En el siglo XIV andaba por los caminos de Dios un clérigo amigo del vino y el buen yantar. Se llamaba Juan Ruiz, pero se le conoce más en la historia de literatura española como el Arcipestre de Hita no solo por su cargo eclesiástico, sino sobre todo por haber escrito el Libro del Buen Amor, poema de impresionante actualidad donde la barraganía es un dedo índice contra los poderes del alto clero y un úkase contra el celibato.
Era un fraile de esos que trotaban el mundo a lo goliardo medieval, “a Dios rogando y con el mazo dando”, es decir, con la devoción mariana a un lado y una mujer bien carnal al otro, a la que reservaba un inconfundible deber ser, limitado como es natural por el imaginario de entonces: “en la cama muy loca, en la casa muy cuerda”.
Su conocimiento de la sexualidad, si bien se inspira en el Arte de Amar de Ovidio y otras fuentes como las árabes, obviamente queda reforzado por una experiencia vital que se palpa en el libro por simple inspección, aunque su socarronería lo lleve a echar mano al criterio de autoridad clásico de la escolástica:
Aristóteles dijo, y es cosa verdadera,
que el hombre por dos cosas trabaja: la primera,
por el sustentamiento, y la segunda era
por conseguir unión con hembra placentera.
Si lo dijera yo, se podría tachar,
mas lo dice un filósofo, no se me ha de culpar.
De lo que dice el sabio no debemos dudar,
pues con hechos se prueba su sabio razonar.
Y porque “humanal cosa es el pecar”, confiesa en primera persona y sin tapujos:
Yo, como soy humano y, por tal, pecador,
sentí por las mujeres, a veces, gran amor.
Que probemos las cosas no siempre es lo peor;
el bien y el mal sabed y escoged lo mejor.
Siete siglos después, pero en Polonia, el cura franciscano Ksawery Knotz sacó a la luz su Sexo santo, más conocido como el Kama Sutra católico, un manual de técnicas amatorias para la pareja católica donde se ofrecen distintas variantes de interacción entre “el pipino” y “la pipina”, dos maneras de nombrar a los órganos sexuales masculino y femenino, respectivamente.

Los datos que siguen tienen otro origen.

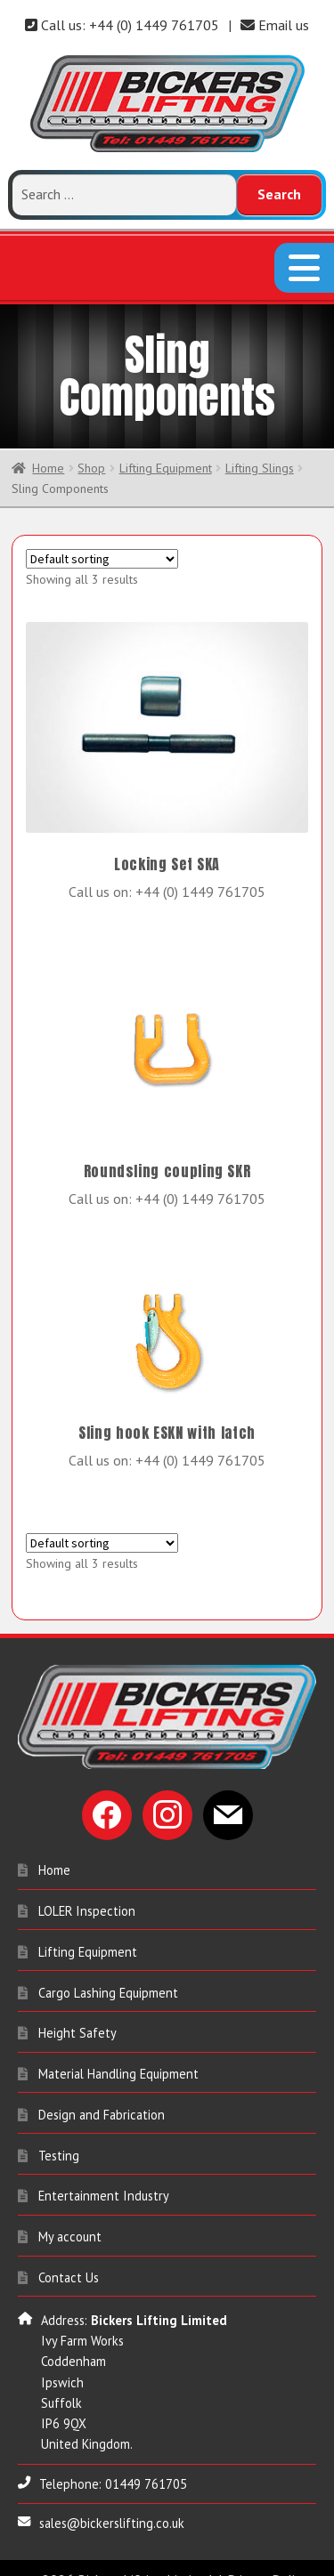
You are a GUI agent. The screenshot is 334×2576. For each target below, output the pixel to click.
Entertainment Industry (103, 2180)
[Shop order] (102, 543)
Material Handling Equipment (118, 2057)
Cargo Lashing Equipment (108, 1976)
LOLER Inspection (86, 1894)
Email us (274, 25)
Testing (58, 2139)
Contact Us (68, 2261)
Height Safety (77, 2016)
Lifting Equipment (165, 452)
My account (70, 2220)
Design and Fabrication (101, 2098)
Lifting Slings (259, 452)
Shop (91, 452)
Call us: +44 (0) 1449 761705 (122, 25)
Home (48, 452)
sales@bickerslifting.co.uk (111, 2507)
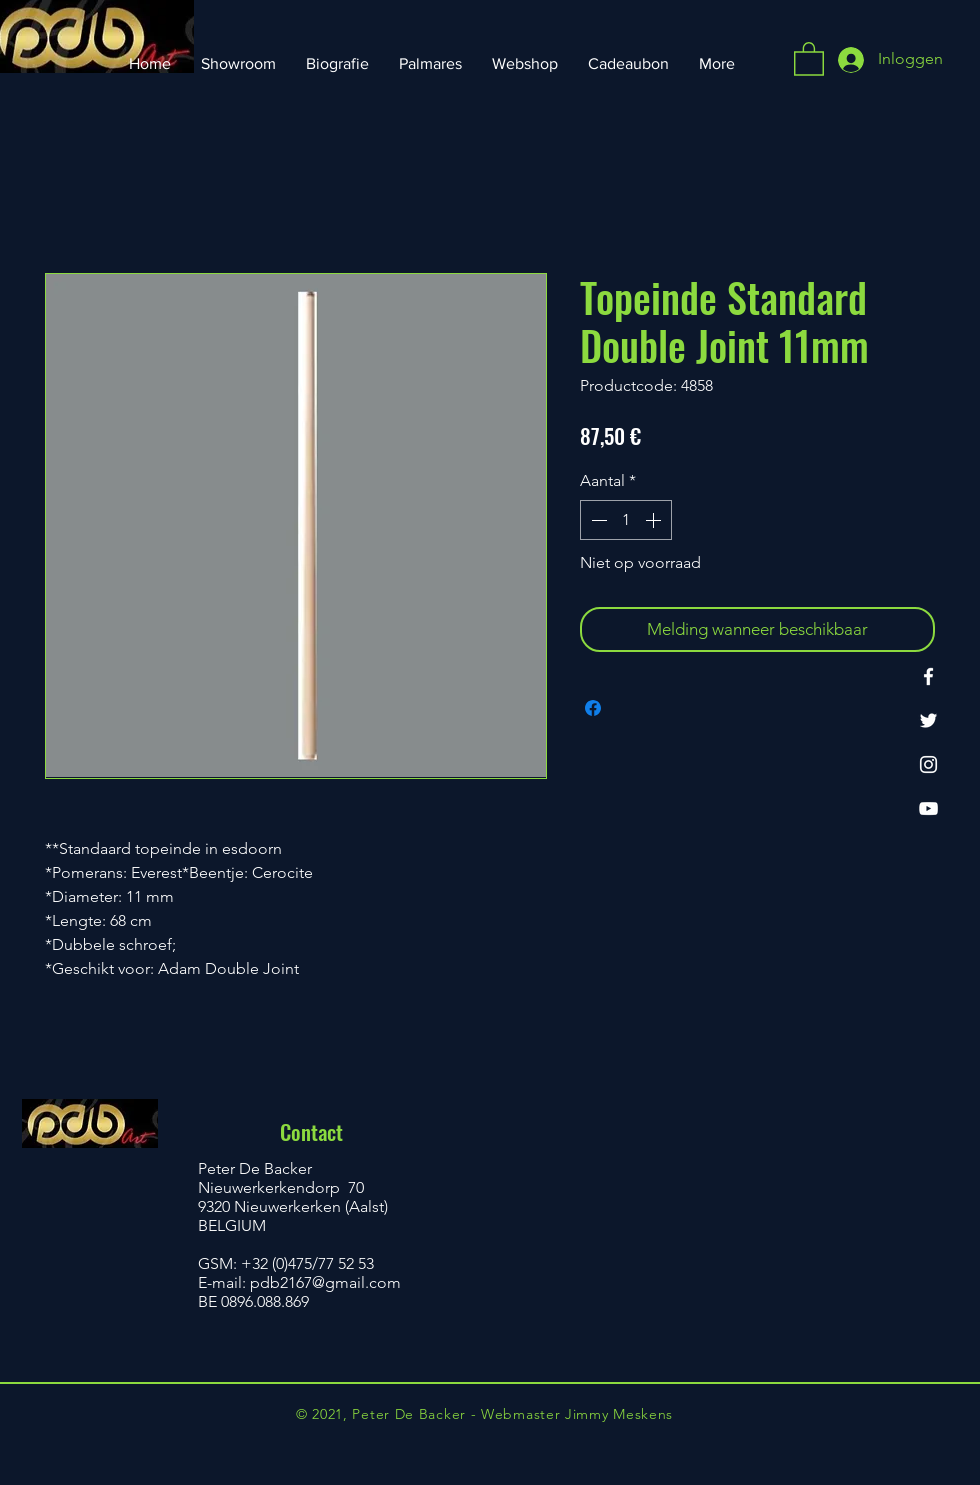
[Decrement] (597, 520)
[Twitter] (928, 720)
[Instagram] (928, 764)
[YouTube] (928, 808)
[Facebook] (928, 676)
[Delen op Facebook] (593, 708)
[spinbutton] (626, 520)
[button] (809, 58)
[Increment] (655, 520)
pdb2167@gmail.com (325, 1282)
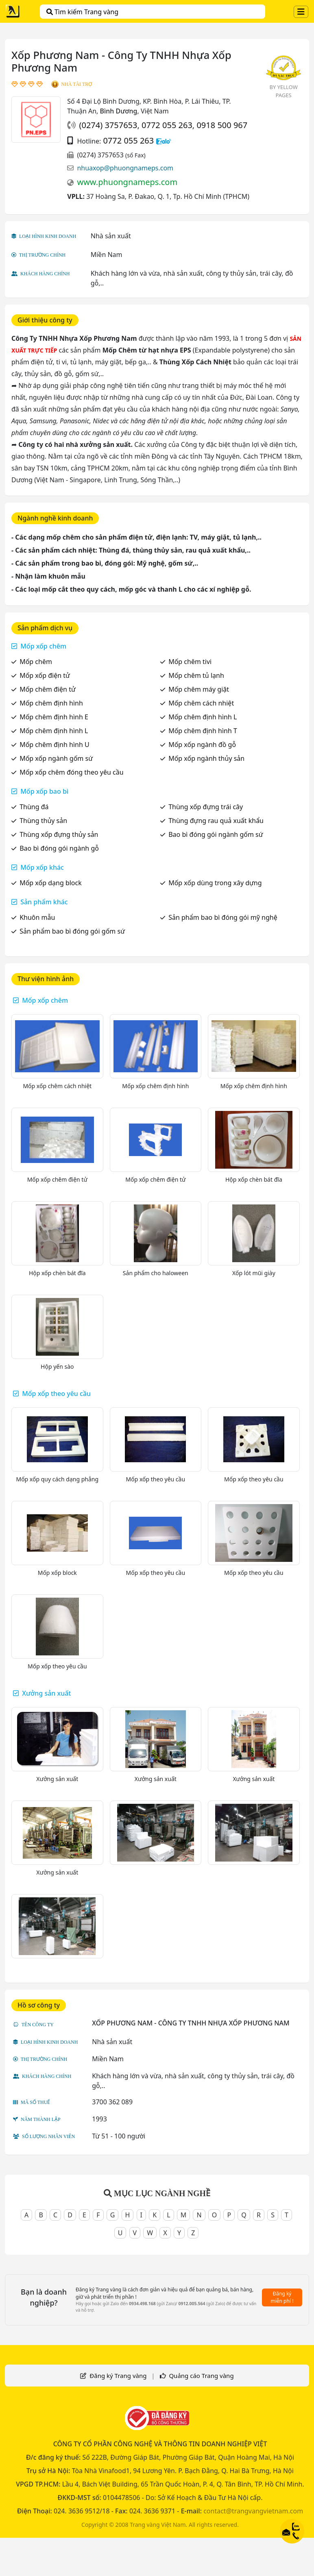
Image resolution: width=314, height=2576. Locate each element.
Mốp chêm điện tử (48, 689)
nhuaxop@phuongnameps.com (125, 167)
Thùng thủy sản (43, 820)
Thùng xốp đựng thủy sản (59, 834)
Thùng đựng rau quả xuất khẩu (216, 820)
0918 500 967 (221, 125)
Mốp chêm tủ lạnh (196, 675)
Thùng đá (34, 806)
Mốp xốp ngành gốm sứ (56, 758)
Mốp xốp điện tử (45, 675)
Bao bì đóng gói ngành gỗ (59, 848)
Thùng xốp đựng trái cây (205, 806)
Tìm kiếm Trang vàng (82, 11)
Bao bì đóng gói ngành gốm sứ (215, 834)
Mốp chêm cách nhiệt (201, 703)
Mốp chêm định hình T (202, 730)
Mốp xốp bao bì (44, 791)
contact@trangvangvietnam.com (253, 2510)
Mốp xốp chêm (43, 646)
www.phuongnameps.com (127, 181)
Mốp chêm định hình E (54, 716)
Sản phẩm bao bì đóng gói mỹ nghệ (222, 917)
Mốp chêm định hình (51, 703)
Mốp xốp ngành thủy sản (206, 758)
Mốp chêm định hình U (54, 744)
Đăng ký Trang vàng (117, 2375)
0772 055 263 (167, 125)
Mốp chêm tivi (190, 661)
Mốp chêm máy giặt (198, 689)
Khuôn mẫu (37, 917)
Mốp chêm (36, 661)
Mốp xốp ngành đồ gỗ (202, 744)
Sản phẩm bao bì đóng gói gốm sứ (72, 931)
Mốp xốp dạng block (51, 882)
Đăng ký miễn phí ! (282, 2297)
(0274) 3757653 (108, 125)
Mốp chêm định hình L (202, 716)
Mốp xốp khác (42, 867)
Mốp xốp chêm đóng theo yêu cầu (71, 772)
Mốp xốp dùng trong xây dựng (215, 882)
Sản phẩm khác (44, 901)
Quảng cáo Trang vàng (201, 2375)
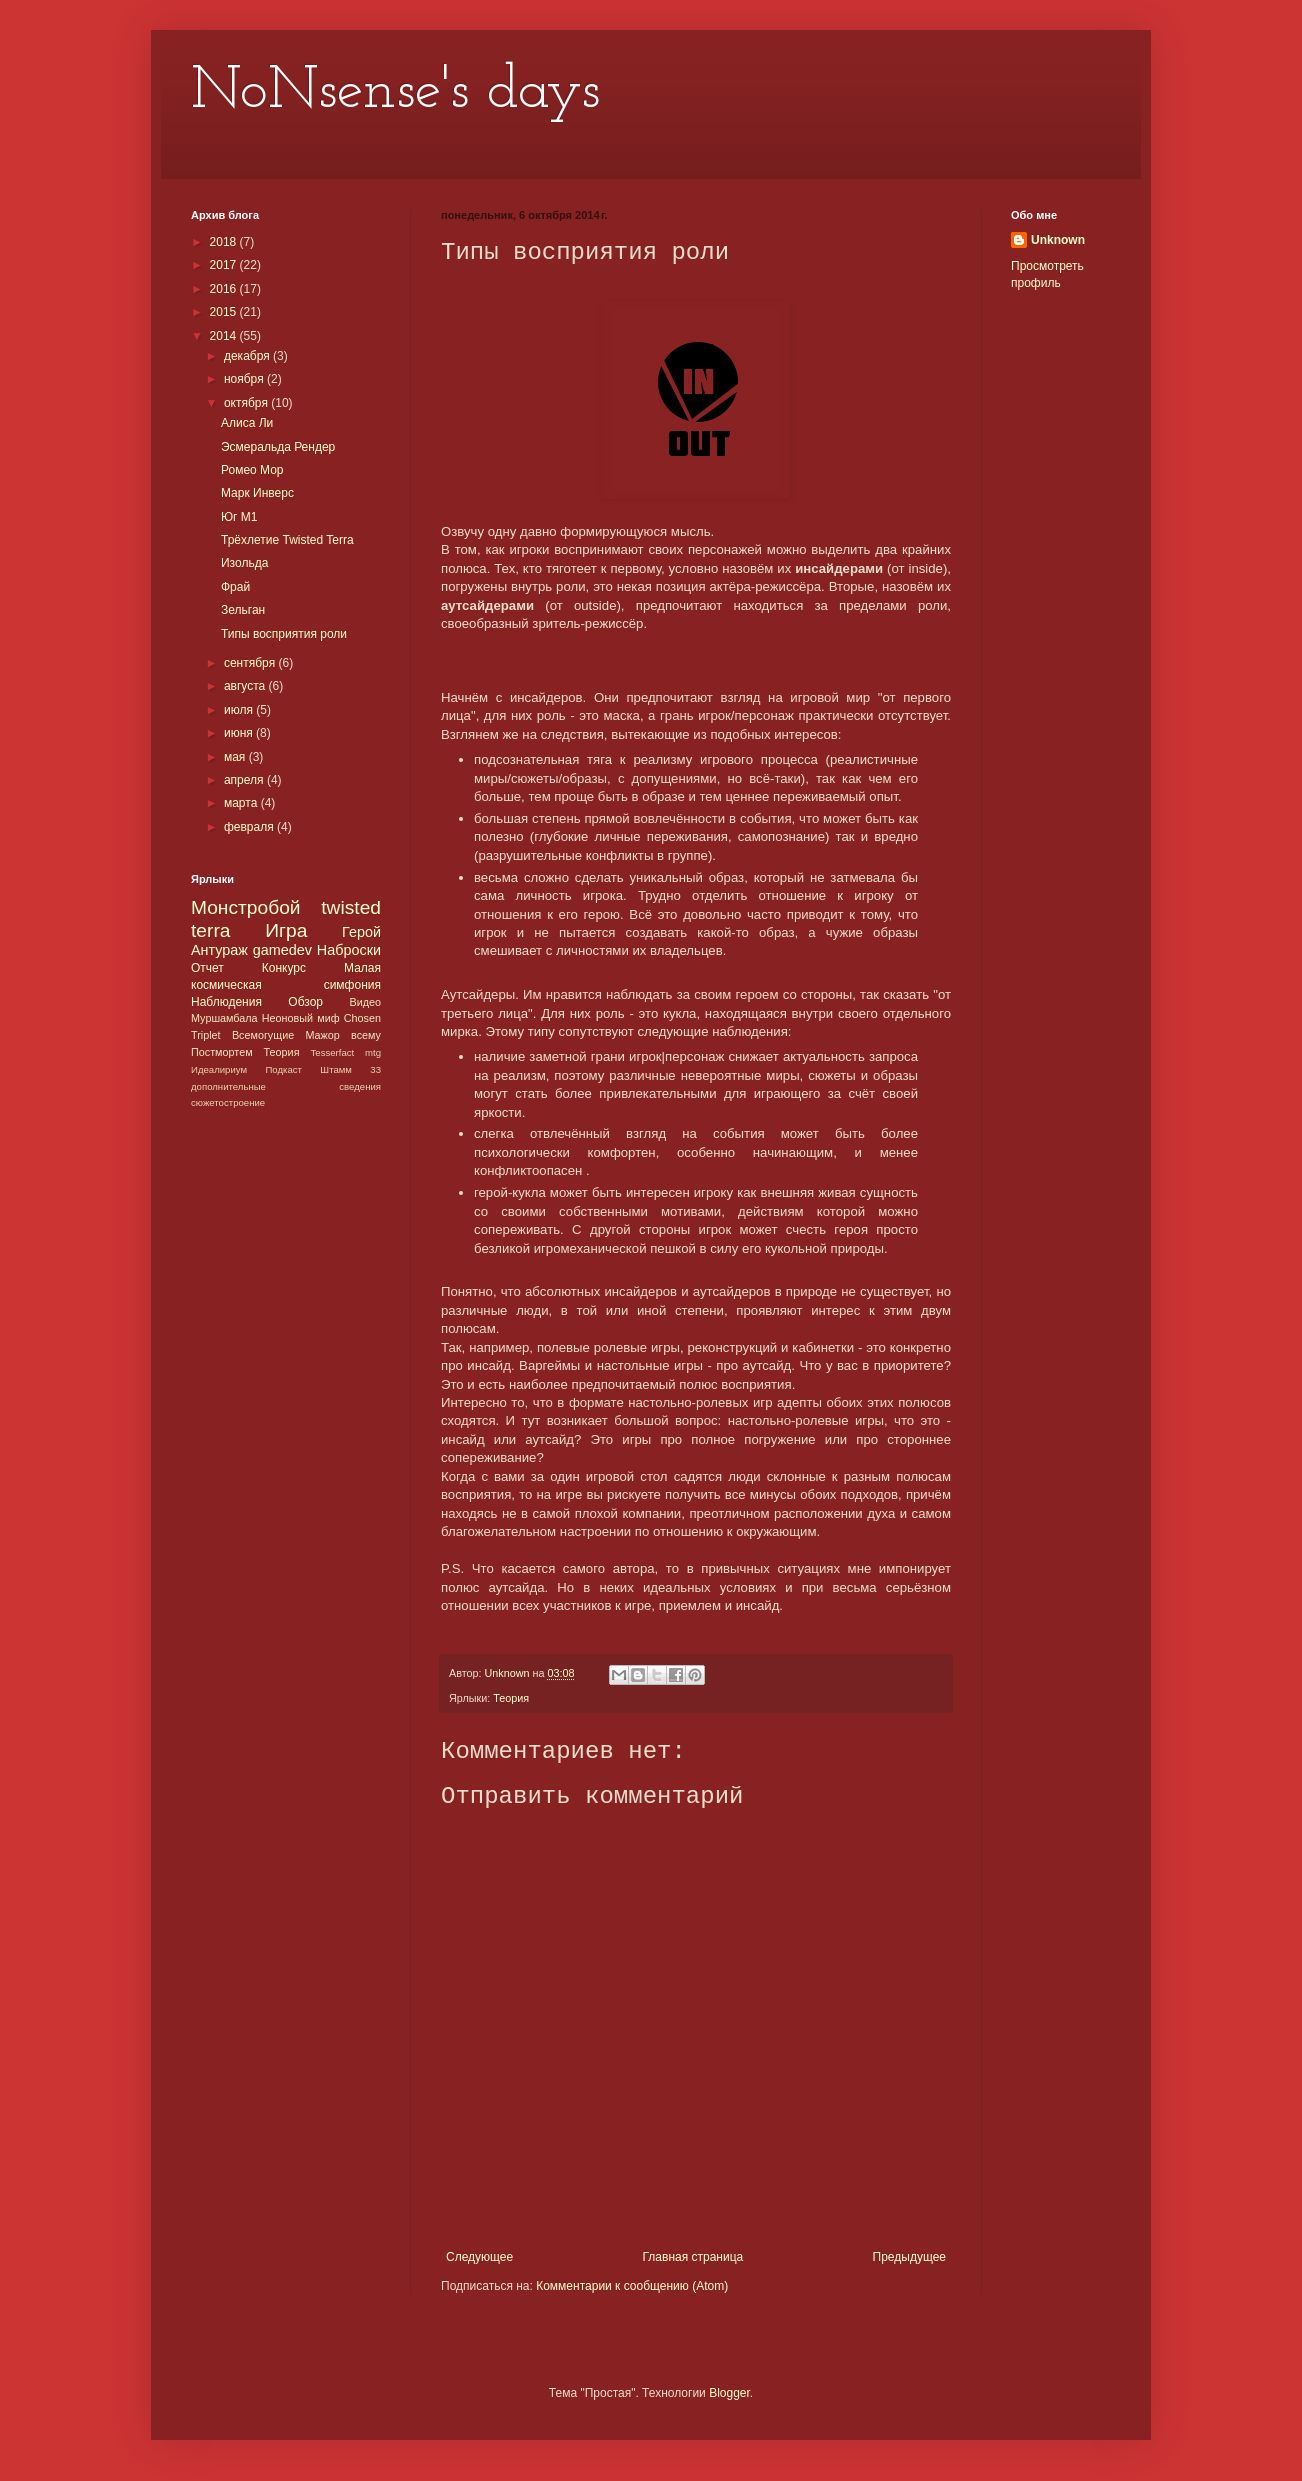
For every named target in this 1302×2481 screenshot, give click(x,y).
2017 (225, 265)
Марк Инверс (257, 493)
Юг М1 (239, 517)
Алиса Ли (247, 423)
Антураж (219, 950)
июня (240, 733)
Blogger (729, 2393)
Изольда (244, 563)
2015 (225, 312)
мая (236, 757)
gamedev (282, 950)
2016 (225, 289)
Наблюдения (226, 1002)
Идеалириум (219, 1069)
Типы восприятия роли (284, 634)
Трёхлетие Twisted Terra (287, 540)
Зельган (243, 610)
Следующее (479, 2257)
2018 (225, 242)
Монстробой (246, 907)
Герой (361, 932)
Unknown (1058, 240)
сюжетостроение (228, 1102)
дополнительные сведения (286, 1086)
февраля (250, 827)
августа (246, 686)
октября (247, 403)
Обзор (305, 1002)
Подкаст (283, 1069)
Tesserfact (333, 1052)
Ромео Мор (252, 470)
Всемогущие (263, 1035)
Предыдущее (909, 2257)
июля (240, 710)
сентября (251, 663)
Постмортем (222, 1052)
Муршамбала (224, 1018)
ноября (245, 379)
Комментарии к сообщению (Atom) (632, 2286)
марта (242, 803)
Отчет (207, 968)
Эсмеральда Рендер (278, 447)
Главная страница (693, 2257)
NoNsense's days (395, 92)
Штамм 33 (350, 1069)
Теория (511, 1698)
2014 (225, 336)
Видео (365, 1002)
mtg (373, 1052)
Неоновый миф (301, 1018)
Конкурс (284, 968)
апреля (245, 780)
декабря (248, 356)
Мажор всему (343, 1035)
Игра (286, 930)
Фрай (235, 587)
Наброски (349, 950)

Al primero lo define como “un clítoris aumentado”; y al segundo como “un pequeño pipino atrofiado”.
A diferencia del Arcipestre, para tratar de mantenerse dentro de lo teológica y políticamente correcto, el polaco Knotz limita el sexo a las parejas casadas y rechaza incluso el empleo del condón, pero establece una “teología del orgasmo” –así, con todas su letras– que debe haber sonado a reguetón en los oídos vaticanos, razón por la cual su libro fue rápidamente considerado “no oficial”, al margen de tener el beneplácito de la iglesia local.
“Algunas personas, cuando hablan de las relaciones sexuales dentro del matrimonio católico, piensan que están privadas de alegría, pasión y fantasía. Creen que el sexo tiene que ser como un himno tradicional de la Iglesia. Son personas que no entienden que Dios quiere que tengan una vida sexual feliz”, dijo el buen cura allá en su monasterio de Cracovia.
El sexo oral, sin embargo, está también excluido, pero con todo la alternativa constituye un pasito de avance respecto a la posición vaticana sobre la masturbación: en su lugar, la mujer “puede usar su mano para apretar el pipino de su esposo y confirmarlo en su virilidad”. “El buen sexo es como la felicidad en el cielo”, afirma con todas sus letras. Y eso, obviamente, repiquetea fuerte en la jerarquía católica, presa del pesado fardo gnóstico: el cuerpo mismo es corruptible y, a la larga, fuente de pecado.
El polaco, que sabe el terreno que pisa, se apresura sin embargo a declarar que su conocimiento de estos menesteres es “de segunda mano” y se origina en las confesiones de los fieles: “No se requiere tener una insuficiencia cardíaca para ser cardiólogo, ni ser alcohólico para trabajar como terapeuta”, dice, pero es difícil aceptar la idea de que toda esa experiencia empírica solo se origine en los creyentes arrodillados y no haya pasado por la prueba de las sábanas blancas o el humilde heno de las abadías. Es que el celibato es una institución humana, no un mandato de Dios ni de su Hijo, cuyos apóstoles procedían de los estratos sociales más humildes de la sociedad, como los pescadores. Y pescador sin mujer era como huevo sin sal.
Lo escribió Juan Ruiz hace setecientos años:
Que dice verdad el sabio claramente se prueba;
hombres, aves y bestias, todo animal de cueva
desea, por natura, siempre compaña
y mucho más el hombre que otro ser que se mueva.
Digo que más el hombre, pues otras criaturas
tan solo en una época se juntan, por natura;
el hombre, en todo tiempo, sin seso y sin mesura,
siempre que quiere y puede hacer esa locura.